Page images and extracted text
--------------------------------------------------

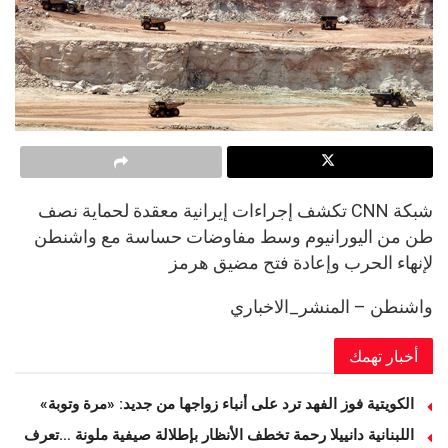
شبكة CNN تكشف إجراءات إيرانية معقدة لحماية نصف
طن من اليورانيوم وسط مفاوضات حساسة مع واشنطن
لإنهاء الحرب وإعادة فتح مضيق هرمز
واشنطن – المنشر_الاخباري
أخبار تهمك
الكويتية فوز الفهد ترد على أنباء زواجها من جديد: «مرة وتوبة» ‏
اللبنانية دانييلا رحمة تخطف الأنظار بإطلالة صيفية ملونة …تعرف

--------------------------------------------------

Search the data above for the string "واشنطن" and copy each line that has it.

-- Solution for this task --
طن من اليورانيوم وسط مفاوضات حساسة مع واشنطن
واشنطن – المنشر_الاخباري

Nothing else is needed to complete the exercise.